So poor old Kentucky, one Senator had part of lung removed because of the neighbor altercation, and one very old Senator with a “raggedy, wrinkled-ass neck.” , that tripped and fractured his shoulder. Sounds like the unhealthy, inconsiderate, Senators haven’t comprehended that Karma is only injuring them as a hint for them to retire or reinvent themselves into caring human beings. Karma is not patient, Paul and McConnell you two have had your only warning.
While Bitch McConnell ‘allegedly’ has a fractured shoulder i think it’s an optimum time to have someone use whatever influence they may have with the obea man or santa muerte in order to re-arrange the Senate political situation in the present and the coming election.
Yes - stab the doll!
Go for the squishy bits
Sorry #MoscowMitch. Guess you shoulda stuck to tombstone pictures eh?
It depends on how bad McConnell’s polio case was… I don’t see him using a wheelchair or a cane or crutches. Anybody can trip and faceplant. So it seems to be … lookin’ fer symathy in all the wrong places…

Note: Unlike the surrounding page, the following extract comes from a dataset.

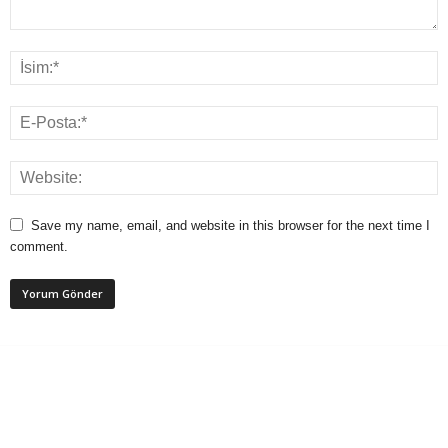
Save my name, email, and website in this browser for the next time I
comment.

For clarity I had a case of polio in 1954. Left me with a screwed up back and other sequelae. But I haven’t broken my shoulder yet.
Mizaru, Kikazaru and Iwazaru on their day off?
I don’t care for twitter, the short responses - it’s like the old “cocktail parties” where guests get to speak one sentence to each other, never a paragraph. There’s a loss of meaningful conversation there. On the other hand, during political upheaval, like in Egypt, Iran, countries without a free press, they have been able to get news out to the world through twitter. Only until the government shuts it down.
Now I see Trump using it like “speeches from the throne” or “the word of god.” He has replaced news conferences with Twitter and scrums while he walks to the helicopter from the WH.
I was born in a place where and at a time when voodoo (we called it obeah) was raging in the undercurrent of native life and culture. St went down that left my scrawny boyhood ass scared stless, so I slunk away every time someone even mentioned the word. And I still do to this day!
Twatter’s terms of service are weird.
It’s always a silly stance to defy things which may or may not be true (knocks on wood, three times, just in case). Much safer to just go along with them.
FREE SPEECH TO MITCH MCCONNELL
Who are these people? Names and addresses, please. We can easily fix it. Vigilantism is illegal, but then certainly you know that.
But, Mitch, there aren’t any “speech police”, are there?
In fact, you’re telling a little white lie, because it’s your job to lie sometimes. So naturally now you think it’s fine to lie all the time. Eventually to yourself.
Are things so bad that Kentucky has to beg for an economic infusion from a Russian thief?
I’ll have you know he reeks of class. He exudes class. He epitomizes class. He personifies class. He is married to class. He spawned class. And that’s why he knew how to act in Dayton.
Call Hispanics an “invasion”, fine.
Call a guy with a rageddy, wrinkled-ass neck a guy with a rageddy, wrinkled-ass neck, all heck breaks loose.
He does. You just forgot to mention which class.
Plug him up and we can stop global warming : - )
Shorter Massacre Mitch: My policies kill real people but it’s really wrong for someone to point that out with anger and threaten to stab a voodoo doll.
Oh, really, Senator? How do you make that out?
Do we know just what Twitter said was their reason for suspending the account? Do we even know that Twitter did suspend the account?
My first thought was foot drop, which is caused by nerve injury and I’m pretty sure can be a consequence of polio (or any number of other things). It’s easy to trip on a flat surface, especially if it’s very minimal and you aren’t paying attention.